Travelling is a big part of Huw’s life and one of the reasons why he started these tours. He told me about it when I met up with him (after going on one of the tours). I asked him where the idea had come from.
“It’s Interesting really, it basically snowballed from something tiny. In my halls of residence in Treforest (He attended Glamorgan University) I had loads of French, German, Polish, Indian and Chinese friends, and being from Cardigan it was a new experience for me. People started asking me about Wales and I started to become more self-conscious and self-aware about Wales than ever before. I was learning more about people from Germany, Poland etc. and they were asking about my country and I realised I didn’t know that much about it and I felt a little embarrassed. So I did more reading etc and through my world travelling it made me more interested in the history of Wales. There’s a famous Welsh saying, ‘Gorau Cymro, Cymro oddi cartref’ (Best Welshman, Welshman from home), meaning the longer you spend away from Wales the more you come to appreciate the country.

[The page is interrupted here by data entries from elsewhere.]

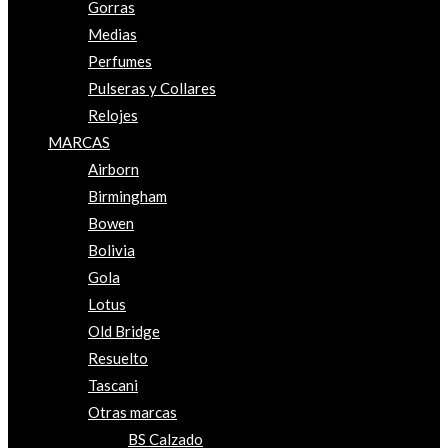
Gorras
Medias
Perfumes
Pulseras y Collares
Relojes
MARCAS
Airborn
Birmingham
Bowen
Bolivia
Gola
Lotus
Old Bridge
Resuelto
Tascani
Otras marcas
BS Calzado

“I started working for a backpacker’s hostel (Nos Da Hostel) in Riverside the year I graduated, and I was there for three years. I became more interested in local tourism and what was going on in South Wales, and began suggesting places to visit. In 2007 I went to Latvia of all places, and went on a walking tour of Riga, the capital, led by a young, enthusiastic girl who worked at the hostel I was staying at. After that, I thought what a great idea. Like Cardiff, Riga has a small centre, and being so walkable I thought I could do the same. I did some more background reading on the city and visited placed like Cardiff Castle. I started in the summer of 2010 three times a week for about a year, then stopped due to other work commitments and have just started doing them again more recently.”
The Sunday after meeting Huw for the first time I attended one of his tours. I don’t want to give too much away because I want you to go on it yourself, but what I will say is there’s no way better to spend two hours of your day.
Although the past is the tour’s main focus it isn’t all about the traditional history of Cardiff. We were taken to Riverside Market as well as Cardiff Castle, the Millennium Stadium as well as National Museum Cardiff These are places which are only beginning their journey but are already a part of the city’s rich tapestry. We were taken to the world’s oldest record shop, Spillers Records also in Morgan Arcade, which was established in 1894. We were told where the best places to eat and drink are, the best post night out curry, even the best pub for atmosphere during a rugby international. Its as much about Cardiff today as it is about the city’s history.
Huw doesn’t charge a penny for his tours, but I’ll challenge you to try not tipping him – I guarantee you won’t be able to resist. The man’s an asset to this great city.